Judy Garland in 1934

June 2, 1934:  The first of a two-day weekend engagement for “The Gumm Sisters” at the St. Catherine Hotel, Catalina Island.  No other information is known about the engagement.



Judy Garland and Mickey Rooney in "Babes In Arms" 1939

June 2, 1939:  Filming continued on Babes in Arms on the “Exterior Country Road and Path” set, which was most likely some spot on MGM’s Backlot #2.  Judy was due on the set at 9 a.m.; lunch: 12:31 – 1:31 p.m.; dismissed: 5:40 p.m.

Check out The Judy Room’s Filmography Page on Babes in Arms here.

1939-6-2 Hebdo

Also on June 2nd, Judy made a lovely cover model for “Hebdo” magazine.  Photo provided by Kim Lundgreen.  Thanks, Kim!



Judy Garland and David Rose 1941

June 2, 1941:  Judy and David Rose officially announced their engagement by sending out invitations that read:

June 2, 1941
1231 Stone Canyon Road

Miss Judy Garland requests the pleasure of your company at a tea and cocktail party. Sunday, 15 of June, 1 till 5 o’clock.

Inside the invitation was the printed, official announcement of Judy’s engagement to David Rose.

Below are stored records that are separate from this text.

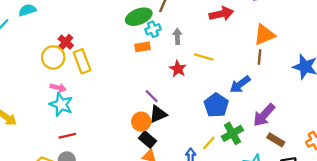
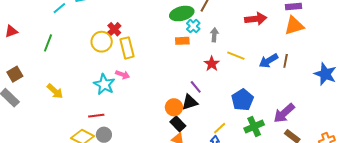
cyan cross: (153, 29) -> (193, 26), turned -32
orange triangle: (264, 35) -> (294, 26), moved
blue arrow: (240, 84) -> (268, 61), moved
pink arrow: (58, 88) -> (123, 75), moved
purple line: (152, 96) -> (196, 87), moved
red line: (67, 136) -> (96, 116), moved
yellow line: (209, 143) -> (220, 128), moved

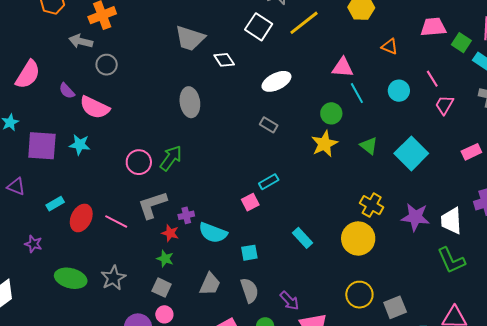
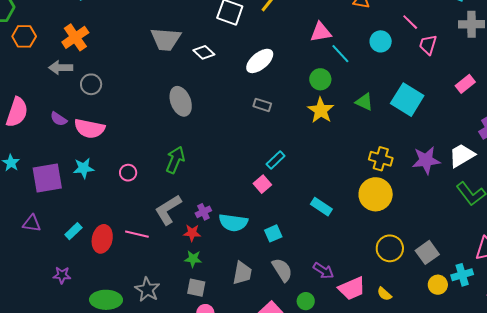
pink circle: (139, 162) -> (128, 173), moved, size x0.7
white trapezoid: (451, 221) -> (462, 155), turned 76

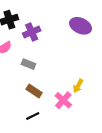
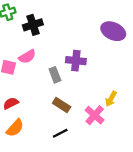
purple cross: (32, 32) -> (76, 61), moved, turned 30
gray rectangle: (28, 64) -> (55, 75), turned 48

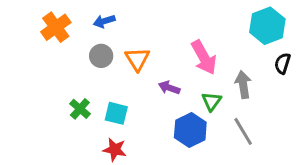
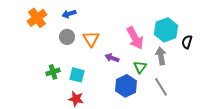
cyan hexagon: (267, 26) -> (166, 30), moved
green cross: (80, 109) -> (53, 72), turned 32

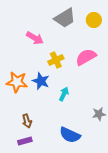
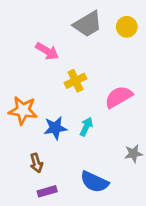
pink semicircle: (86, 57) -> (119, 97), moved
blue star: (41, 81) -> (55, 128), moved, turned -30
purple rectangle: (25, 141) -> (47, 191), moved

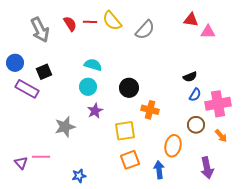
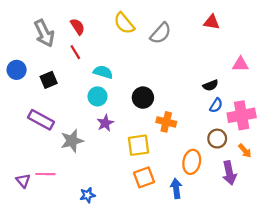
red line: (90, 22) -> (75, 52), moved, turned 56
pink triangle: (208, 32) -> (240, 64), moved
purple rectangle: (27, 89) -> (41, 120), moved
purple arrow: (207, 168) -> (229, 173), moved

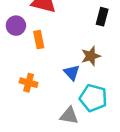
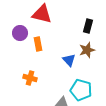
brown star: (91, 56) -> (87, 50), moved
blue triangle: (72, 73) -> (69, 60), moved

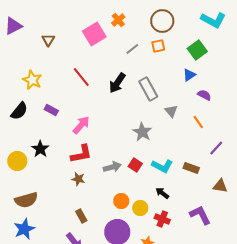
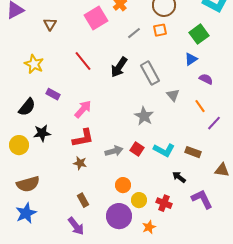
black semicircle: (19, 111) -> (27, 107), moved
purple line: (216, 148) -> (214, 123), moved
black star: (40, 149) -> (42, 133), turned 30
black arrow: (162, 193) -> (179, 177), moved
yellow circle: (140, 208) -> (139, 200), moved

The Harvey Girls starring Judy Garland - half sheet poster

June 2, 1945:  Filming continued on The Harvey Girls on the “Exterior Desert” set which was on location in Chatsworth, Los Angeles.  Time called: 10 a.m.; dismissed: 5:56 p.m.

Check out The Judy Room’s Filmography Pages on The Harvey Girls here.



June-2,-1945-The_Gazette-(Montreal)

June 2, 1945:  Meet Me In St. Louis premiered in November of 1944, but as this newspaper ad out of Montreal, Quebec, Canada, shows it had a long run.  Longer than most films of the time.

Check out The Judy Room’s Extensive Spotlight on Meet Me In St. Louis here.



June 2, 1945:  Here is another great theatre promotion for Meet Me In St. Louis (released in 1944), created by theatre manager Dave Thomas of the Center Theatre in Salt Lake City, as published in the trade magazine “Motion Picture Herald.”

The caption notes it as “the first trolley car used in Salt Lake City in connection with [the theatre’s showings of] ‘Meet Me In St. Louis’.”  The way that’s written it sounds as though perhaps Thomas had more than one trolley car for promotion.

Also from the same magazine, this entry in the “What The Picture Did For Me” series.  Thomas di Lorenzo of the New Paltz Theatre in New York noted:
This one is a lollapaloosa [sic] for entertainment and they came from near and far to see it.  Some even came twice.  Thanks for this one, Leo.

Check out The Judy Room’s Spotlight on Meet Me In St. Louis here.



1945-6-2 PictureShow

June 2, 1945:  The romantic team of The Clock (Judy and Robert Walker) was featured on the cover of “Picture Show” magazine out of the United Kingdom.  Note the title of the film is Under the Clock which was the title of the film when it was first released in the UK.

Scan provided by Kim Lundgreen.  Thanks, Kim!

Check out The Judy Room’s Filmography Pages on The Clock here.



June-2,-1946-The_Los_Angeles_Times-1

June 2, 1946:  The Los Angeles Times published this article by Edwin Schallert about Judy’s current state of happiness in her “still very young life.”  Fittingly, on the page that continues the article is another article about MGM producer Arthur Freed.  Freed was, for those of you who don’t know, one of the earliest champions of Judy at MGM and a driving force in her career, including being the unsung hero behind the bulk of the creative decisions on The Wizard of Oz.

Judy Garland Achieves New Level of Poignancy

More Drama to Mark Roles of Songstress
BY EDWIN SCHALLERT – Times Drama Editor

Even a violent attack of ptomaine incurred from too intimate association with cracked crab which wasn’t all that it should have been doesn’t prevent Judy Garland keeping an appointment with an interviewer.  Second day out from the disaster, when she was still feeling wobbly, she was available.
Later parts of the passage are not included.